Raquel Llanes, who runs a cafe in the Raval area of Barcelona, explained to local website Barcelona Secreta that the situation was out of control.

“We’ve had customers who have ordered an espresso and sat for eight hours, people who have asked us to turn the music down so they could have meetings, customers who took out their Tupperware to eat,” she said.

“At first we adapted the space with sockets and to work, but after two years we realised that the numbers weren’t working out.”

In Valencia, Santiago and Barcelona, bars and cafes have decided to switch off WiFi to dissuade teleworkers.

Some cafes have put up posters stating that remote working is banned during peak hours between 8.30am and 12.30pm.

Others allow laptop-equipped customers to use the space but will ask them to move if they need room for a group or regulars.

Laptops banned in cafes in Paris and Berlin

For several years now, cafes in European cities including Paris, Berlin, Lisbon and Brighton have been taking a stand against remote workers.

Some have banned laptops completely while others charge an hourly rate for the privilege of using them.

For many cafe owners, it’s not just about the unprofitability of remote workers but also about protecting their business’ primary function: a convivial place to interact with other customers face-to-face.


“It’s definitely a bad image for the cafe if you walk past it and keep seeing the same four or five faces with their laptops on, regardless of whether they’ve paid or not,” one commenter wrote on a Reddit thread.

“The cafes are supposed to be fun places where people go and have conversations.”

“I know lots of people here glamorise the idea of working from coffee shops in exotic places, but it’s both socially unacceptable and burdensome to the business much of the time,” said another.

Sometimes, it is also a case of frustration at digital nomads’ disrespectful behaviour.

“The worst is those people [who] leave the supermarket sandwich wrappers on the table for the staff (me, in the past) to clean up,” another user on the same thread wrote.


Where to remote work in Spain

If you’re a digital nomad in Spain looking for remote working space that won’t ruffle feathers, consider taking advantage of the dozens of co-working spaces popping up all over the country.

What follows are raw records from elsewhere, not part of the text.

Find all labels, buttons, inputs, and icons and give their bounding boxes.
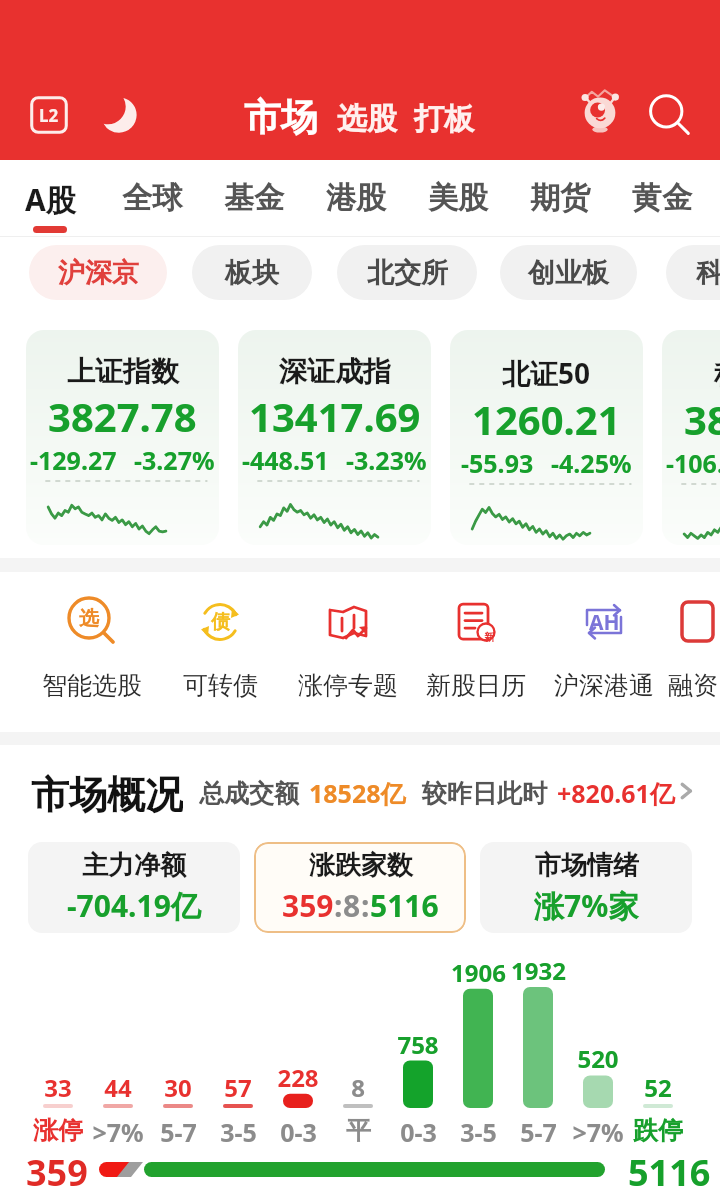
button[interactable]: 市场情绪 bbox=[480, 842, 692, 933]
staticText: 北证50 bbox=[502, 354, 591, 392]
button[interactable]: 美股 bbox=[409, 160, 507, 236]
button[interactable]: Night mode bbox=[94, 90, 144, 140]
button[interactable]: 深证成指 bbox=[238, 330, 431, 545]
staticText: 359 bbox=[282, 885, 334, 926]
staticText: -3.27% bbox=[134, 443, 215, 477]
button[interactable]: 沪深京 bbox=[29, 245, 167, 300]
button[interactable]: 涨跌家数 bbox=[254, 842, 466, 933]
button[interactable]: 全球 bbox=[103, 160, 201, 236]
staticText: 1906 bbox=[451, 956, 506, 989]
staticText: +820.61亿 bbox=[557, 776, 675, 810]
button[interactable]: 新 bbox=[412, 572, 540, 701]
staticText: -106.38 bbox=[666, 446, 720, 480]
staticText: 359 bbox=[26, 1148, 88, 1197]
staticText: 3814.26 bbox=[684, 392, 720, 446]
staticText: 44 bbox=[104, 1071, 132, 1104]
button[interactable]: 期货 bbox=[511, 160, 609, 236]
staticText: 33 bbox=[44, 1071, 72, 1104]
staticText: 3827.78 bbox=[48, 389, 197, 443]
button[interactable]: 涨停专题 bbox=[284, 572, 412, 701]
button[interactable]: 上证指数 bbox=[26, 330, 219, 545]
button[interactable]: AH bbox=[540, 572, 668, 701]
staticText: 美股 bbox=[428, 179, 488, 217]
button[interactable]: 科创板 bbox=[666, 245, 720, 300]
staticText: : bbox=[334, 885, 343, 926]
staticText: 上证指数 bbox=[67, 354, 179, 389]
staticText: -4.25% bbox=[551, 446, 632, 480]
staticText: 平 bbox=[346, 1115, 371, 1146]
staticText: 52 bbox=[644, 1071, 672, 1104]
staticText: L2 bbox=[39, 104, 59, 127]
staticText: 涨7%家 bbox=[534, 885, 639, 926]
staticText: >7% bbox=[92, 1115, 144, 1149]
button[interactable]: 港股 bbox=[307, 160, 405, 236]
staticText: 打板 bbox=[414, 100, 474, 138]
staticText: 基金 bbox=[224, 179, 284, 217]
staticText: 3-5 bbox=[460, 1115, 497, 1149]
staticText: 港股 bbox=[326, 179, 386, 217]
staticText: -129.27 bbox=[30, 443, 117, 477]
staticText: 较昨日此时 bbox=[422, 778, 547, 809]
staticText: 5-7 bbox=[160, 1115, 197, 1149]
button[interactable]: 主力净额 bbox=[28, 842, 240, 933]
button[interactable]: 黄金 bbox=[613, 160, 711, 236]
button[interactable]: AI assistant bbox=[570, 82, 630, 142]
button[interactable]: 选股 bbox=[337, 100, 397, 138]
button[interactable]: 市场 bbox=[244, 94, 318, 141]
staticText: -704.19亿 bbox=[67, 885, 201, 926]
staticText: 黄金 bbox=[632, 179, 692, 217]
staticText: 可转债 bbox=[183, 670, 258, 701]
staticText: 沪深港通 bbox=[554, 670, 654, 701]
button[interactable]: 科创50 bbox=[662, 330, 720, 545]
staticText: 智能选股 bbox=[42, 670, 142, 701]
staticText: -448.51 bbox=[242, 443, 329, 477]
button[interactable]: L2 quotes bbox=[26, 92, 72, 138]
staticText: 跌停 bbox=[633, 1115, 683, 1146]
staticText: 57 bbox=[224, 1071, 252, 1104]
staticText: 758 bbox=[397, 1028, 439, 1061]
staticText: 30 bbox=[164, 1071, 192, 1104]
staticText: 深证成指 bbox=[279, 354, 391, 389]
staticText: 选 bbox=[79, 606, 99, 631]
button[interactable]: 基金 bbox=[205, 160, 303, 236]
button[interactable]: 创业板 bbox=[500, 245, 637, 300]
staticText: 新股日历 bbox=[426, 670, 526, 701]
staticText: 520 bbox=[577, 1042, 619, 1075]
staticText: 1260.21 bbox=[472, 392, 621, 446]
button[interactable]: 北证50 bbox=[450, 330, 643, 545]
button[interactable]: 北交所 bbox=[337, 245, 477, 300]
staticText: 板块 bbox=[225, 256, 279, 290]
staticText: AH bbox=[589, 608, 620, 637]
button[interactable]: 板块 bbox=[192, 245, 312, 300]
button[interactable]: 选 bbox=[28, 572, 156, 701]
staticText: 18528亿 bbox=[309, 776, 406, 810]
staticText: 228 bbox=[277, 1061, 319, 1094]
button[interactable]: A股 bbox=[1, 160, 99, 236]
staticText: 5-7 bbox=[520, 1115, 557, 1149]
staticText: 全球 bbox=[122, 179, 182, 217]
staticText: 北交所 bbox=[367, 256, 448, 290]
staticText: >7% bbox=[572, 1115, 624, 1149]
staticText: : bbox=[361, 885, 370, 926]
button[interactable]: Search bbox=[642, 88, 696, 142]
staticText: 5116 bbox=[628, 1148, 711, 1197]
staticText: 0-3 bbox=[280, 1115, 317, 1149]
button[interactable]: 融资融券 bbox=[668, 572, 720, 701]
staticText: 期货 bbox=[530, 179, 590, 217]
staticText: 科创板 bbox=[696, 256, 720, 290]
button[interactable]: 市场概况 bbox=[31, 771, 697, 815]
button[interactable]: 打板 bbox=[414, 100, 474, 138]
staticText: A股 bbox=[25, 179, 76, 220]
staticText: 市场情绪 bbox=[535, 849, 639, 882]
staticText: 选股 bbox=[337, 100, 397, 138]
staticText: 沪深京 bbox=[58, 256, 139, 290]
staticText: 8 bbox=[343, 885, 361, 926]
staticText: 涨停专题 bbox=[298, 670, 398, 701]
staticText: 市场概况 bbox=[31, 771, 183, 815]
staticText: 8 bbox=[351, 1071, 365, 1104]
button[interactable]: 债 bbox=[156, 572, 284, 701]
staticText: 主力净额 bbox=[82, 849, 186, 882]
staticText: 5116 bbox=[370, 885, 439, 926]
staticText: 市场 bbox=[244, 94, 318, 141]
staticText: 债 bbox=[211, 610, 230, 634]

In Barcelona, trendy Betahaus (also in Berlin, Hamburg, Sofia and Bucharest) has a luminous interior space and a plant-filled terrace. Spread across five floors, it has private offices and meeting spaces as well as communal working areas.

La Vaca (meaning cow and so-named because it is an ex-dairy) is an easygoing, greenery-filled space where you can listen to music, do yoga or have a game of pool when you need a break.

In Valencia, look up Vortex Coworking Playa in the seaside El Cabanyal neighbourhood. The restored building has a stylish interior of exposed wooden beams and brick walls and is equipped with a kitchen.

In Santiago, try Campus Stellae inside a 17th-century building. The five floors of communal spaces and private offices have prime views of the neighbouring cathedral.